Kane se demanda de quoi il pouvait bien avoir l'air à travers les yeux de Tabatha. Ressemblait-il aux autres monstres qu'elle avait croisé ou dont elle avait rêvé ? Avait-elle seulement conscience de la profondeur croissante des sentiments qu'elle lui inspirait ?
Il se redressa presque de sa position accroupie sur le toit, prêt à venir la rejoindre quand il entendit l'écho de ses sanglots dans son esprit. Le son provenait de ses rêves mais son écho qui résonnait à travers son esprit arrêta son geste alors que ces sanglots lui rappelait la façon dont elle avait pleuré enfant, il y avait de cela tant d'années. To date, le moindre de ses propres agissements avait été à la source de toute la souffrance de la jeune femme... et l'avait fait saigner pour lui.
Kane se tournait dans l'intention de quitter les lieux, lorsqu'il vit la porte de la chambre de Tabatha s'ouvrit toute grande. Il tendit tous ses muscles, prêt à fondre sur l'intrus, quand il reconnut ce déchu, Kriss, qui pénétrait dans la chambre de Tabatha et rampait jusque dans son lit. Kane pouvait sentir que le déchu était contrarié, mais il sentit la colère monter en lui lorsque Kriss passa son bras autour d'elle, en la serrant contre lui d'une façon tout à fait semblable à celle d'un amant.
Il sentit sa tranquillité vaciller et une vague de rage l'envahir avec bien plus de véhémence alors qu'il observait la scène. Se concentrant de toutes ses forces, son ouïe fine commença à saisir le sens des chuchotements de leur conversation. Il fut déstabilisé pendant un moment une fois réalisé que son pouvoir était bien plus fort qu'auparavant. Il en fut surpris et tomba dans un abîme de perplexité en entendant leurs battements de cœur malgré la distance.

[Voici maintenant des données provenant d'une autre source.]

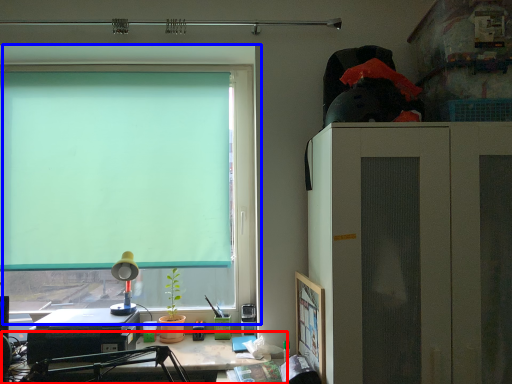 Question: Which object appears closest to the camera in this image, desk (highlighted by a red box) or window (highlighted by a blue box)?

Choices:
 (A) desk
 (B) window

Answer: (A) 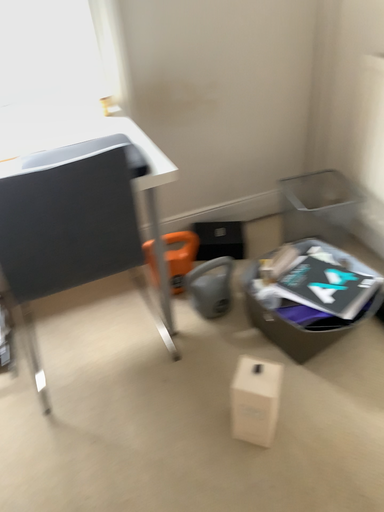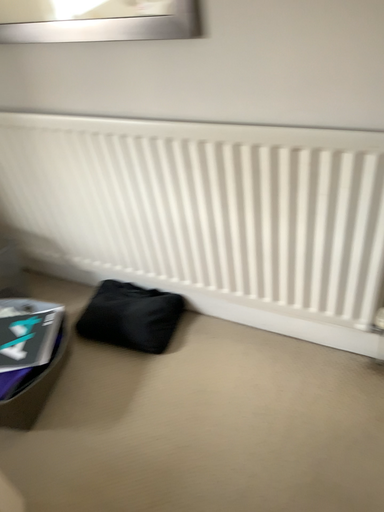 Question: How did the camera likely rotate when shooting the video?

Choices:
 (A) rotated right
 (B) rotated left

Answer: (A) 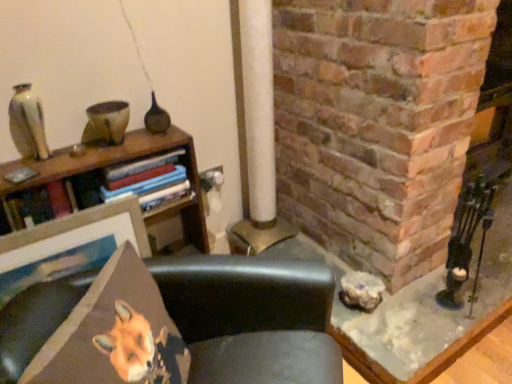 Question: Is matte white vase at upper left taller or shorter than orange fabric fox at lower left?

Choices:
 (A) short
 (B) tall

Answer: (A)

Question: In the image, is matte white vase at upper left on the left side or the right side of orange fabric fox at lower left?

Choices:
 (A) right
 (B) left

Answer: (B)

Question: Which of these objects is positioned farthest from the matte white vase at upper left?

Choices:
 (A) orange fabric fox at lower left
 (B) black leather chair at center

Answer: (B)

Question: Considering the real-world distances, which object is farthest from the orange fabric fox at lower left?

Choices:
 (A) black leather chair at center
 (B) matte white vase at upper left

Answer: (B) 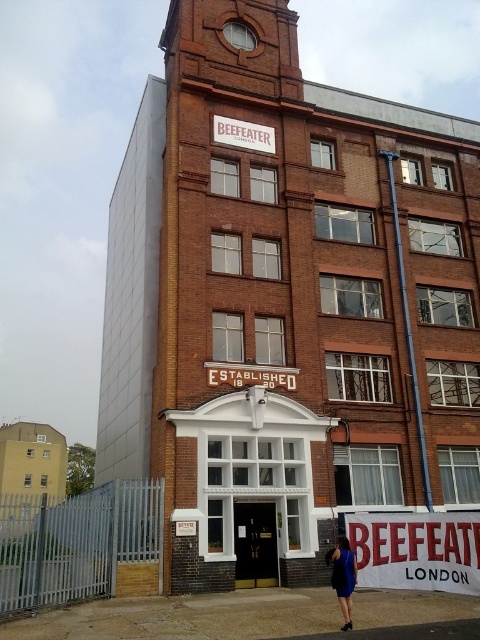 Does white fabric sign at lower center have a smaller size compared to white painted wood sign at center?

Actually, white fabric sign at lower center might be larger than white painted wood sign at center.

Does white fabric sign at lower center come in front of white painted wood sign at center?

Yes, it is in front of white painted wood sign at center.

Consider the image. Who is more forward, (x=405, y=513) or (x=296, y=381)?

Point (x=405, y=513) is more forward.

Image resolution: width=480 pixels, height=640 pixels. In order to click on white fabric sign at lower center in this screenshot , I will do `click(417, 550)`.

Who is shorter, white painted wood sign at center or white wooden sign at upper center?

white painted wood sign at center is shorter.

Can you confirm if white painted wood sign at center is thinner than white wooden sign at upper center?

No, white painted wood sign at center is not thinner than white wooden sign at upper center.

Who is more forward, (229, 369) or (242, 129)?

Point (229, 369)

Where is `white painted wood sign at center`? The height and width of the screenshot is (640, 480). white painted wood sign at center is located at coordinates (252, 376).

Does white fabric sign at lower center appear on the right side of blue fabric dress at lower center?

Correct, you'll find white fabric sign at lower center to the right of blue fabric dress at lower center.

Does white fabric sign at lower center have a greater width compared to blue fabric dress at lower center?

Yes.

I want to click on white fabric sign at lower center, so click(x=417, y=550).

« Dean ne veut pas que je le retrouve, soupirait Kriss, qui se demandait si c'était bien le démon que Dean traquait, ou bien si c'était plutôt le déchu qui était retenu prisonnier sous le cimetière avec lui. Il aurait préféré que Dean ait attendu. Il y avait quelque chose au sujet de l'aura de l'autre déchu auquel Kriss ne faisait pas complètement confiance. Il espérait secrètement que Dean échouerait dans sa recherche pour le bien du moindre d'entre eux.
— Je me demande ce qui a bien pu se passer, murmura Tabby. D'après ce que m'ont dit Envy et Devon, Dean a été retenu prisonnier dans cette chambre presque toute la journée.
Elle ne put s'empêcher son esprit d'invoquer l'image de Kane, en sachant que ce dernier s'était retrouvé également en présence du démon et avait failli ne pas y survivre.
— Je m'assurerai de lui poser la question dès que je le retrouverai, répondit Kriss, incapable de dissimuler la pointe d'inquiétude dans sa voix.
— Dean t'aime… il ne sera pas parti longtemps.
Tabatha ferma les yeux, espérant pour le bien de Kriss qu'elle ne se trompait pas à ce propos.
— Dors, maintenant », chuchota Kriss, qui espérait également qu'elle avait raison au sujet du retour de Dean.
Il n'avait pas réussi à voir l'autre ange déchu parce qu'il s'était enfui trop vite, cependant il avait pu le percevoir un instant avant que l'aura du démon ne l'ait englouti. Cette sensation passagère l'avait hanté, alors il pouvait à peine imaginer ce que Dean avait traversé.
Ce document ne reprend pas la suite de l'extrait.